BEGIN Given data
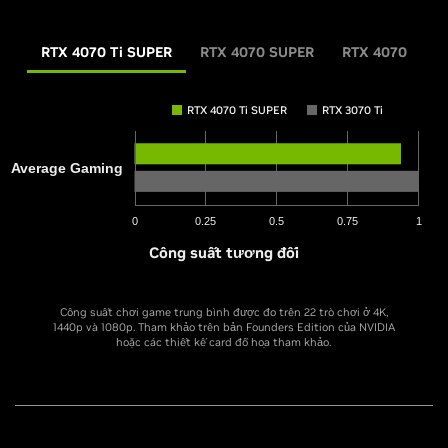
RTX 4070 Ti SUPER
RTX 4070 SUPER
RTX 4070
RTX 4070 Ti SUPER
RTX 3070 Ti
Độ phân giải 2560x1440, Cài đặt trò chơi cao nhất.
Độ phân giải 2560x1440, Cài đặt trò chơi cao nhất. Chế độ chất
Average Gaming
Chế độ chất lượng siêu phân giải DLSS & Ray
lượng siêu phân giải DLSS trên Dòng GeForce RTX 30 và Dòng 40;
Reconstruction on GeForce RTX 20 Series, 30
Tạo khung hình trên Dòng RTX 40 i9-12900K, RAM 32GB, Win 11
Series, and 40 Series. Frame Generation on RTX 40
X64.
Series. i9-12900K, RAM 32GB, Win 11 X64. Alan Wake
0
0.25
0.5
0.75
1
2 với tính năng dò tia đầy đủ.
Công suất tương đối
Công suất chơi game trung bình được đo trên 22 trò chơi ở 4K,
1440p và 1080p. Tham khảo trên bản Founders Edition của NVIDIA
hoặc các thiết kế card đồ họa tham khảo.
RTX 4070
RTX 3070 Ti
Công suất tương đối
Average Gaming
Công suất chơi game trung bình được đo trên 22 trò chơi ở 4K,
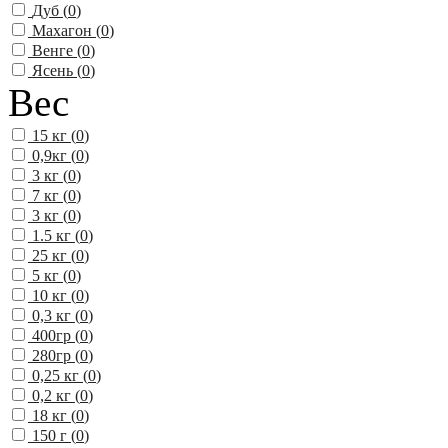
Дуб (
0
)
Махагон (
0
)
Венге (
0
)
Ясень (
0
)
Вес
15 кг (
0
)
0,9кг (
0
)
3 кг (
0
)
7 кг (
0
)
3 кг (
0
)
1.5 кг (
0
)
25 кг (
0
)
5 кг (
0
)
10 кг (
0
)
0,3 кг (
0
)
400гр (
0
)
280гр (
0
)
0,25 кг (
0
)
0,2 кг (
0
)
18 кг (
0
)
150 г (
0
)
END Given data
| Your goal |
Write out every line of the entries above exactly, and omit their pictures.

| Answer box |
RTX 4070 Ti SUPER
RTX 4070 SUPER
RTX 4070
RTX 4070 Ti SUPER
RTX 3070 Ti
Độ phân giải 2560x1440, Cài đặt trò chơi cao nhất.
Độ phân giải 2560x1440, Cài đặt trò chơi cao nhất. Chế độ chất
Average Gaming
Chế độ chất lượng siêu phân giải DLSS & Ray
lượng siêu phân giải DLSS trên Dòng GeForce RTX 30 và Dòng 40;
Reconstruction on GeForce RTX 20 Series, 30
Tạo khung hình trên Dòng RTX 40 i9-12900K, RAM 32GB, Win 11
Series, and 40 Series. Frame Generation on RTX 40
X64.
Series. i9-12900K, RAM 32GB, Win 11 X64. Alan Wake
0
0.25
0.5
0.75
1
2 với tính năng dò tia đầy đủ.
Công suất tương đối
Công suất chơi game trung bình được đo trên 22 trò chơi ở 4K,
1440p và 1080p. Tham khảo trên bản Founders Edition của NVIDIA
hoặc các thiết kế card đồ họa tham khảo.
RTX 4070
RTX 3070 Ti
Công suất tương đối
Average Gaming
Công suất chơi game trung bình được đo trên 22 trò chơi ở 4K,
Дуб (
0
)
Махагон (
0
)
Венге (
0
)
Ясень (
0
)
Вес
15 кг (
0
)
0,9кг (
0
)
3 кг (
0
)
7 кг (
0
)
3 кг (
0
)
1.5 кг (
0
)
25 кг (
0
)
5 кг (
0
)
10 кг (
0
)
0,3 кг (
0
)
400гр (
0
)
280гр (
0
)
0,25 кг (
0
)
0,2 кг (
0
)
18 кг (
0
)
150 г (
0
)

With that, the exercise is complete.